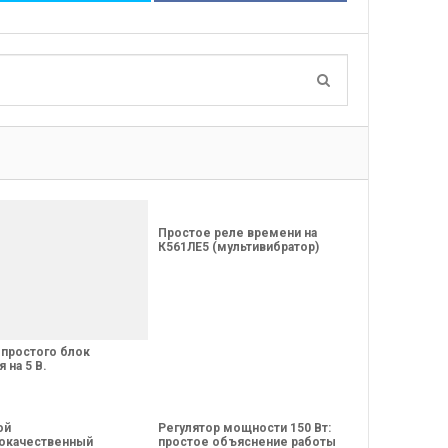
Простое реле времени на
К561ЛЕ5 (мультивибратор)
 простого блок
я на 5 В.
ой
Регулятор мощности 150 Вт:
окачественный
простое объяснение работы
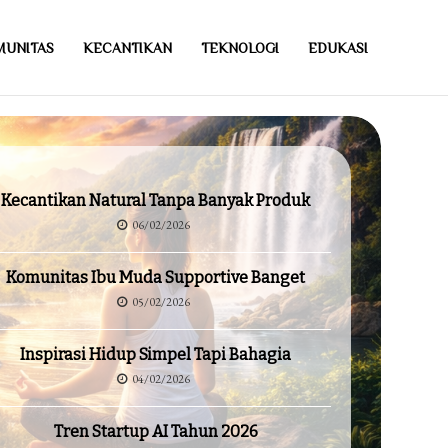
MUNITAS
KECANTIKAN
TEKNOLOGI
EDUKASI
Kecantikan Natural Tanpa Banyak Produk
06/02/2026
Komunitas Ibu Muda Supportive Banget
05/02/2026
Inspirasi Hidup Simpel Tapi Bahagia
04/02/2026
Tren Startup AI Tahun 2026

○ ○ ○

### Problem description
Word for word, retype the lines from the one with "К561ЛЕ5 (мультивибратор)" through the final line of the data, both included. No pictures belong in the copy.

### Exercise answer
К561ЛЕ5 (мультивибратор)
 простого блок
я на 5 В.
ой
Регулятор мощности 150 Вт:
окачественный
простое объяснение работы
MUNITAS
KECANTIKAN
TEKNOLOGI
EDUKASI
Kecantikan Natural Tanpa Banyak Produk
06/02/2026
Komunitas Ibu Muda Supportive Banget
05/02/2026
Inspirasi Hidup Simpel Tapi Bahagia
04/02/2026
Tren Startup AI Tahun 2026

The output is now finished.